Saturday, July 2, 2011

Realtime Hadoop usage at Facebook: The Complete Story

I had earlier blogged about why Facebook is starting to use Apache Hadoop technologies to serve realtime workloads. We presented the paper at the SIGMOD 2011 conference and it was very well received.

Here is a link to the complete paper for those who are interested in understanding the details of why we decided to use Hadoop technologies, the workloads that we have on realtime Hadoop, the enhancements that we did to Hadoop for supporting our workloads and the processes and methodologies we have adopted to deploy these workloads successfully. A shortened version of the first two sections of the paper are also described in the slides that you can find here.

12 comments:

  1. On the flip side of the coin, Cloudera is also stepping up a notch with the announcement of Enterprise 3.5, the latest version of its Hadoop management offering.
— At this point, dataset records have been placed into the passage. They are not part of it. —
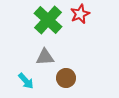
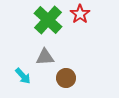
red star: rotated 12 degrees counterclockwise
cyan arrow: moved 3 px left, 5 px up
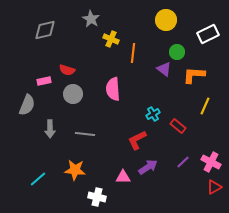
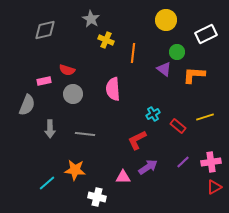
white rectangle: moved 2 px left
yellow cross: moved 5 px left, 1 px down
yellow line: moved 11 px down; rotated 48 degrees clockwise
pink cross: rotated 36 degrees counterclockwise
cyan line: moved 9 px right, 4 px down
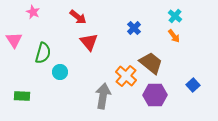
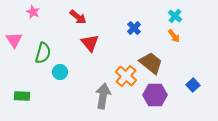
red triangle: moved 1 px right, 1 px down
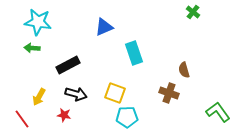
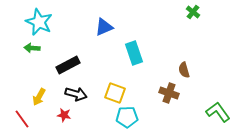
cyan star: moved 1 px right; rotated 16 degrees clockwise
Some of the new features include real-time monitoring.

    ReplyDelete
  2. Nice blog post. I'm not that much aware of this thing but then, thanks.

    ReplyDelete
  3. Thank you..its very helpfull dhruba.. actually i'm planning to work with HBase

    ReplyDelete
  4. What a wonderful world. What a good job for this post. Very rich and constructive at the same time. I want to say a thumbs up to the creator for keeping this web site simple. Congratulations finally a web site of top-level. Have a nice day!

    ReplyDelete
  5. Finally! I've been waiting for months for Facebook to begin using an efficient technology like Apache Hadoop. I've noticed a real improvement in speed since this change has taken place. Keep up the good work Hadoop!

    ReplyDelete
  6. mridula@ning.comOct 19, 2011 01:19 PM

    Hi Drubha,
    Thanks for the post and links to the white paper. Intersting read.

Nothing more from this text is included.